周遭无人,廊道僻静,是属于他们的私藏方寸。
“顾盼。”
他低声唤他的名字,一字一顿,沉哑缱绻。
“从今日起,我不会再让任何人靠近你。”
“人前也好,人后也罢。”
“寸步不离,寸步不让。

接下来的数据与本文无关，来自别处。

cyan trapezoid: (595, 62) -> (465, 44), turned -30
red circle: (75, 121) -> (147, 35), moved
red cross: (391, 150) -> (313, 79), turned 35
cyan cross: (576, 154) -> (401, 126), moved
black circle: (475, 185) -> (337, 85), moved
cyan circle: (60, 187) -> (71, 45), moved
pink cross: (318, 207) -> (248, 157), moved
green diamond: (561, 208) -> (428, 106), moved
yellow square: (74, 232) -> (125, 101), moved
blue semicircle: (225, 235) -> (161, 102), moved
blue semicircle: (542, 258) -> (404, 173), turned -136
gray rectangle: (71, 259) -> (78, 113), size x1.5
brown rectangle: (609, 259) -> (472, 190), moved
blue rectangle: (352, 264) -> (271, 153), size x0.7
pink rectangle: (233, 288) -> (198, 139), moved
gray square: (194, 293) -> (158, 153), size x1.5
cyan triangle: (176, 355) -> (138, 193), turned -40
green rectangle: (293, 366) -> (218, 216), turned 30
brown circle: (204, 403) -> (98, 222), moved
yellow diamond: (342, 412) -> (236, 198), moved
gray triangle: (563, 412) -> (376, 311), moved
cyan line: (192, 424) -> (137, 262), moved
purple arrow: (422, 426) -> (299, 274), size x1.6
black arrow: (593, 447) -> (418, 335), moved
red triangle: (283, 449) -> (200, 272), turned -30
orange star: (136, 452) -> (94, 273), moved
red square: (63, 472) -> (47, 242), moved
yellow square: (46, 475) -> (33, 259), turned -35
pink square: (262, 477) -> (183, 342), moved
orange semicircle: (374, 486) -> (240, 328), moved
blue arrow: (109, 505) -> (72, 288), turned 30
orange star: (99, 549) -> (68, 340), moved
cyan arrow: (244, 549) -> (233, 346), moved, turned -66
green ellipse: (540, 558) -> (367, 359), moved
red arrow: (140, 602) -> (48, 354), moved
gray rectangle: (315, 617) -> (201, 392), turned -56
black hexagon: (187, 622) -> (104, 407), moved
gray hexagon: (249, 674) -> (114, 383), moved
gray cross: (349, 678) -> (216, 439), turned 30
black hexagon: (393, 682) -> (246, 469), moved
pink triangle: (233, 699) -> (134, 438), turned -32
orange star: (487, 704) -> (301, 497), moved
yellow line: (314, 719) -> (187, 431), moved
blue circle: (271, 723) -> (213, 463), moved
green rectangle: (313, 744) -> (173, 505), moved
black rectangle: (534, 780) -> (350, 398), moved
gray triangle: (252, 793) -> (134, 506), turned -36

”
话音落,他松开紧握的手,转而长臂舒展,稳稳揽住他的后腰,温柔用力,将人紧紧拥入怀中。
长廊僻静,无人窥探,终于可以肆无忌惮相拥沉溺。
躯体严丝合缝相贴,心跳共振互通,晚风拂动衣摆,相拥的身影缱绻绵长。
没有激烈逾界的亲昵,只有极致温柔、极致克制、极致专属的贴身相守。
却将暧昧拉扯、偏执偏爱、吃醋宠溺,拉至顶点。
顾盼温顺抬手,轻轻环住他的腰背,乖乖靠在他温热的怀里,轻声呢喃:“我知道了。”
他彻底明白。
从前的温柔护持,是险境里的不得已。
如今的寸步不离,是风起之后,他明目张胆、坦荡热烈的偏爱。
金陵风起,暗流四起。
风波将至,人心叵测。
可他有沈砚辞,有他寸步不离的护拥,有他独占满心的温柔。
此后人潮万千,风波万般,皆有人为他挡风隔雨,护他岁岁安稳。
相拥良久,沈砚辞才缓缓松开怀抱,却依旧揽着他的腰,贴身牵着、护着。
“酒会喧嚣,暗流已试探完毕。”
他低头轻声道,语调恢复冷静,紧扣探案主线,“浅层试探尽数浮出,真正的后手,已然开始布局。”
“我们回去复盘线索,静待对方落子。”
顾盼认真颔首:“好。”
二人默契依旧,私情暗涌从不耽误案情研判,温柔牵绊之余,始终坚守探案主线,人设剧情双向在线。
并肩转身,缓步走出廊道。
一路依旧贴身并行,揽腰护持,寸步不离。
人潮再涌,目光再杂,他始终将他护在身侧,隔绝所有觊觎、所有试探、所有风波。
风起金陵,护拥成瘾。
自此往后,岁岁朝夕,步步相随,寸步不离,偏爱不休。